What if Major Causes of Poverty Are Behavioral? By George Will.
Following the success sequence — getting an education, a job, and a spouse before begetting children — acts as insurance against poverty. …
A study by Wendy Wang and W. Bradford Wilcox published by the American Enterprise Institute:
Wang and Wilcox, focusing on Millennials ages 28 to 34, the oldest members of the nation’s largest generation, have found that only 3 percent who follow this sequence are poor.
A comparably stunning 55 percent of this age cohort have had children before marriage. Only 25 percent of the youngest baby boomers (those born between 1957 and 1964) did that. Eighty-six percent of the Wang-Wilcox Millennials who put “marriage before the baby carriage” have family incomes in the middle or top third of incomes. Forty-seven percent who did not follow the sequence are in the bottom third.

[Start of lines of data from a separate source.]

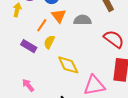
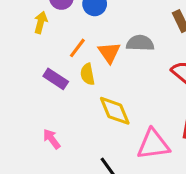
orange triangle: (59, 16) -> (109, 53), moved
yellow semicircle: (49, 42) -> (87, 74), turned -40

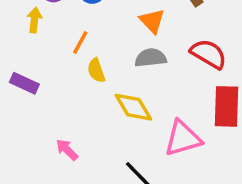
gray semicircle: (140, 43) -> (151, 58), moved
orange triangle: (109, 53) -> (152, 21), moved
purple rectangle: (56, 79) -> (24, 83), moved

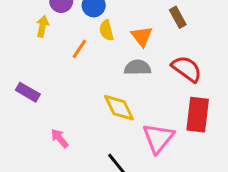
yellow semicircle: (96, 70) -> (106, 30), moved
purple rectangle: (24, 83) -> (28, 92), moved
pink triangle: (183, 138) -> (158, 138), turned -40

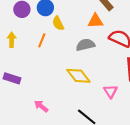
yellow arrow: (43, 26) -> (12, 40), moved
orange triangle: (142, 36) -> (95, 21), moved, turned -42
pink triangle: (158, 138) -> (110, 91), size x0.6

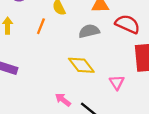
pink arrow: (41, 106) -> (63, 100), moved

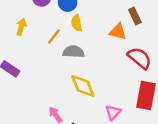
gray semicircle: (89, 31) -> (73, 52), moved

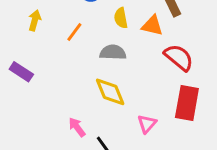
yellow semicircle: (77, 23) -> (121, 18), moved
gray semicircle: (73, 52) -> (113, 52), moved

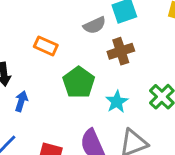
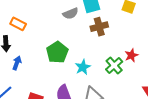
orange rectangle: (46, 46) -> (18, 24), moved
brown cross: (121, 51) -> (99, 27), moved

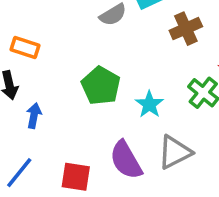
brown cross: (99, 27) -> (186, 29), moved

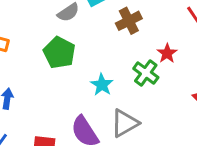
green pentagon: (101, 86) -> (59, 53), moved

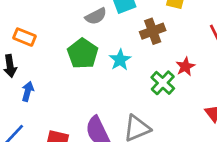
cyan star: (102, 85) -> (120, 60), moved

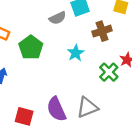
green pentagon: (83, 53) -> (31, 47), moved

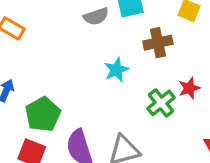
green pentagon: (31, 47) -> (43, 114), moved

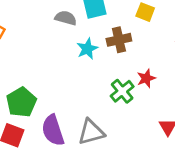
gray semicircle: (96, 16) -> (66, 18), turned -145
cyan star: (116, 70) -> (87, 49), moved

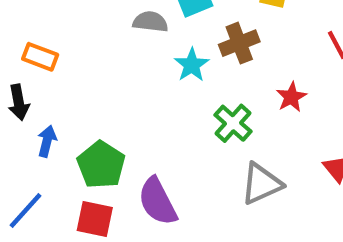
green cross: (122, 91) -> (233, 123), moved
gray triangle: (91, 132) -> (261, 184), moved

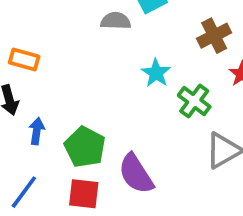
brown cross: (239, 43) -> (214, 36), moved
cyan star: (192, 65) -> (156, 73), moved

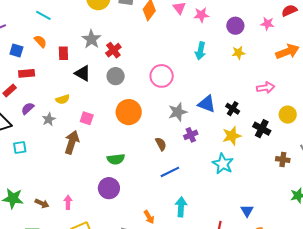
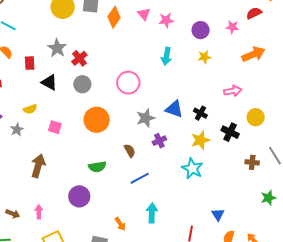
brown arrow: (72, 142) -> (38, 166), moved
green semicircle: (116, 159) -> (97, 167), moved

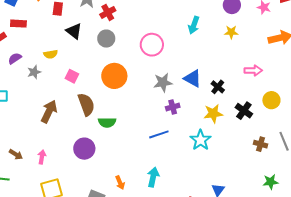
brown semicircle: (130, 151) -> (86, 104), moved, size x1.6
blue line: (140, 178) -> (159, 134), moved

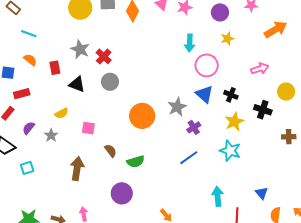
pink circle: (152, 45) -> (207, 65), moved
orange circle: (114, 76) -> (142, 116), moved
blue triangle: (193, 78) -> (204, 94), turned 30
brown semicircle: (86, 104) -> (110, 151), size x0.6
cyan arrow: (153, 177) -> (218, 196), moved

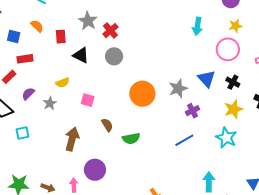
pink circle: (207, 65) -> (228, 49), moved
purple circle: (122, 193) -> (95, 170), moved

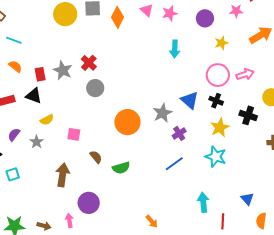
gray star: (88, 21) -> (63, 70), moved
yellow star: (235, 26) -> (221, 43), moved
pink circle: (228, 49) -> (218, 75), moved
black triangle: (81, 55) -> (34, 96), moved

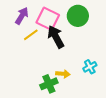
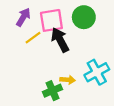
pink square: (48, 19) -> (51, 20), turned -35
cyan cross: (90, 67) -> (97, 72), size x1.6

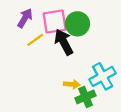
green circle: (84, 17) -> (77, 24), moved
green cross: (53, 91) -> (85, 97), moved

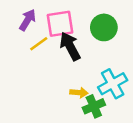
green circle: (77, 24) -> (104, 27), moved

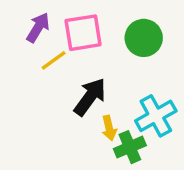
black arrow: (70, 46) -> (90, 97), moved, turned 64
yellow arrow: (79, 93) -> (109, 128), turned 72

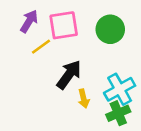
green cross: (130, 147) -> (118, 113), moved

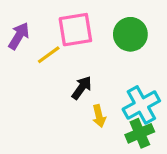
purple arrow: (29, 21) -> (19, 36), moved
black arrow: (69, 75) -> (82, 88), size x0.7

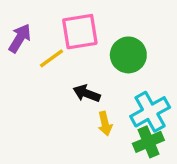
green circle: (130, 34) -> (128, 55), moved
black arrow: (82, 88) -> (87, 93), turned -105

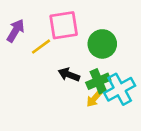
yellow arrow: (105, 123) -> (94, 99), moved, turned 54
green cross: (148, 142) -> (98, 81), moved

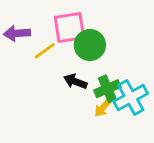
purple arrow: (16, 31) -> (17, 33), turned -125
green circle: (102, 44) -> (90, 45), moved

Is marriage about equality and personal fulfillment, or about reproduction?
One problem today, Wilcox says, is the “soul-mate model of marriage,” a self-centered approach that regards marriage primarily as an opportunity for personal growth and fulfillment rather than as a way to form a family.
Another problem is that some of the intelligentsia see the success sequence as middle-class norms to be disparaged for being middle-class norms. And as AEI social scientist Charles Murray says, too many of the successful classes, who followed the success sequence, do not preach what they practice, preferring “ecumenical niceness” to being judgmental.
Poverty:
In healthy societies, basic values and social arrangements are not much thought about. They are “of course” matters expressing what sociologists call a society’s “world-taken-for-granted.” They have, however, changed since President Lyndon Johnson proclaimed “unconditional” war on poverty.
This word suggested a fallacious assumption: Poverty persisted only because of hitherto weak government resolve regarding the essence of war — marshalling material resources.
But what if large causes of poverty are not matters of material distribution but are behavioral — bad choices and the cultures that produce them? If so, policymakers must rethink their confidence in social salvation through economic abundance.
Four things in the right order: education, job, marriage, children. Too trendy for some, but they are poorer for it.